I have often been told something like, “What’s the big deal? Preachers talk about politics all the time. It’s their job!” That depends, however, on how you define “politics.” Speaking out on social issues is vastly different from endorsing or opposing a political candidate.

Current law allows charitable, tax-exempt organizations to speak out on political and social issues (for example, civil rights, abortion, and marriage equality.) Current law also allows some nonprofits, as well as nonprofit leaders speaking in a personal capacity, to weigh in on partisan matters. Current law also allows charitable nonprofits to engage in nonpartisan activities like voter registration drives. What current law does not allow is for a charitable nonprofit to endorse or oppose a candidate for office.

Those who want to change the law like to frame this issue as a violation of free speech. Let’s look more closely.

A tax-exempt organization organized under section 501(c) (3) of the Internal Revenue Code obviously gets a pass on paying taxes. In addition, and even more importantly, donors to the organization can deduct donations from their taxes. This special status is granted to charitable nonprofits in exchange for the work they do that benefits society at-large.

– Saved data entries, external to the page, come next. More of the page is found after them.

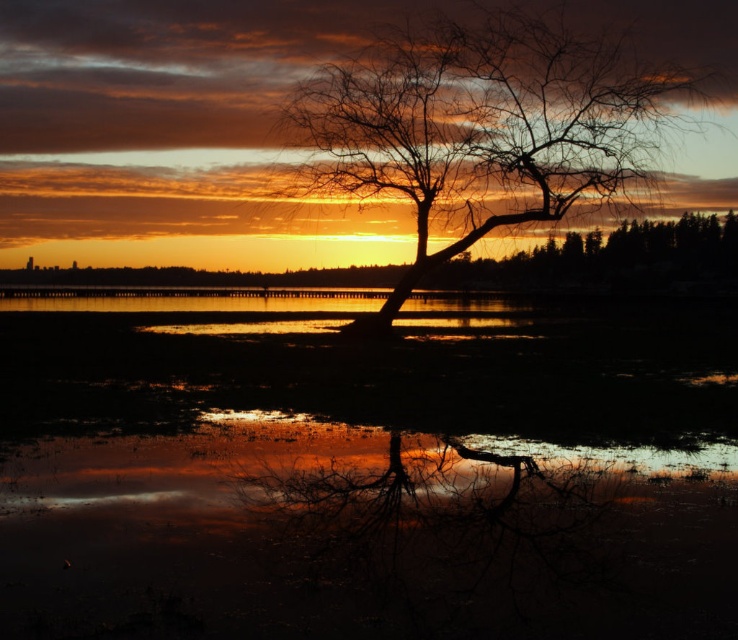 You are standing on the shore of the lake and see the translucent reflective water at center and the silhouette bark tree at center. Which object is positioned to the right of the other?

The translucent reflective water at center is to the left of the silhouette bark tree at center, so the silhouette bark tree at center is positioned to the right of the translucent reflective water at center.

You are a photographer trying to capture the sunset. You notice the translucent reflective water at center and the silhouette bark tree at center. Which object appears taller in the photo?

The silhouette bark tree at center appears taller than the translucent reflective water at center in the photo. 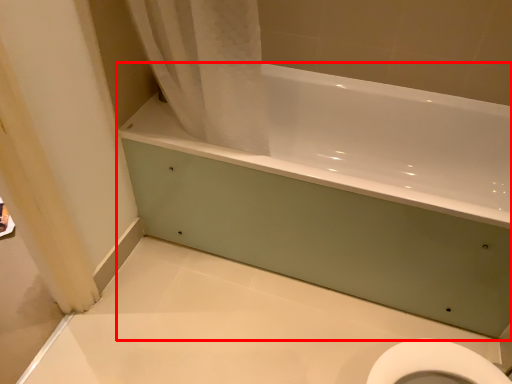 Question: Considering the relative positions of bathtub (annotated by the red box) and shower curtain in the image provided, where is bathtub (annotated by the red box) located with respect to the staircase?

Choices:
 (A) right
 (B) left

Answer: (A) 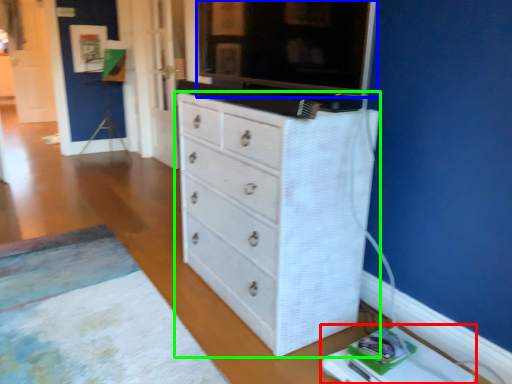 Question: Which object is positioned closest to changing table (highlighted by a red box)? Select from tv cabinet (highlighted by a blue box) and chest of drawers (highlighted by a green box).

Among the benefits that accrue to such tax-exempt institutions are access to emergency services. You and I pay taxes to support things like fire departments and police; tax-exempt nonprofits don’t. But, if someone at a nonprofit calls 911, the service responds. Our tax dollars subsidize emergency services for the institution. 

It’s one thing to subsidize emergency services; it’s quite another to subsidize political speech and activity. That’s why, if you’re a tax-exempt institution, you can use emergency services but you cannot participate in partisan politics. It’s not a question of free speech; it is subsidized speech.

The Supreme Court upheld this distinction between free speech and subsidized speech in 1983. At that time, Justice William Rehnquist wrote, “A legislature’s decision not to subsidize the exercise of a fundamental right does not infringe the right….” In other words, a church still has the right to endorse a candidate — but if it wants to do that, it must give up its tax-exempt status because taxpayers should not be forced to support a church or other nonprofit’s campaigning through tax exemptions.

This law applies to all 501(c) (3) organizations, not just houses of worship. What’s more, as David Heinen of the North Carolina Center for Nonprofits wrote in a recent op-ed, most charitable nonprofits want to keep it that way.

Changing the rules so that tax-exempt organizations can endorse or oppose candidates would open the doors to political pressure on these organizations and to the potential for them to become super PACs. Secular nonprofits must file a tax form that tracks all money that flows through the organization. Churches don’t have to file this form; they are essentially financial black holes. If your house of worship can support a candidate, why would you make a donation that isn’t tax-deductible to the candidate when you could give your church a tax-deductible contribution that could be used to benefit your candidate, or even be passed on directly to the candidate? The potential to add huge sums of dark money to politics is a little-noted but very real threat to our democracy. 

Finally, poll after poll shows that Americans don’t want their preachers endorsing candidates. Surveys consistently show that at least two-thirds of Americans oppose allowing churches to endorse candidates. Even most preachers oppose the idea. The National Association of Evangelicals reported in February, 2017, that nearly 90% of evangelical leaders don’t think that pastors should endorse candidates from the pulpit. Allowing them to do so will divide communities whose primary purpose is not political. People don’t want their religious homes torn apart by politics.

It’s not simply a matter of a preacher (or the head of a secular nonprofit) standing up and saying, “Vote for so-and-so.” Tax-exemption is a privilege, not a right, and, reasonably, it comes with some strings attached. A church or other nonprofit that feels that its freedom of speech is being abridged by its nonprofit status should simply relinquish that nonprofit status so that it’s no longer obligated to you and to me, but only to its members.

Helen Wolfson is a Durham resident who believes in promoting justice, equity, and compassion in human relationships in a world that works for everybody.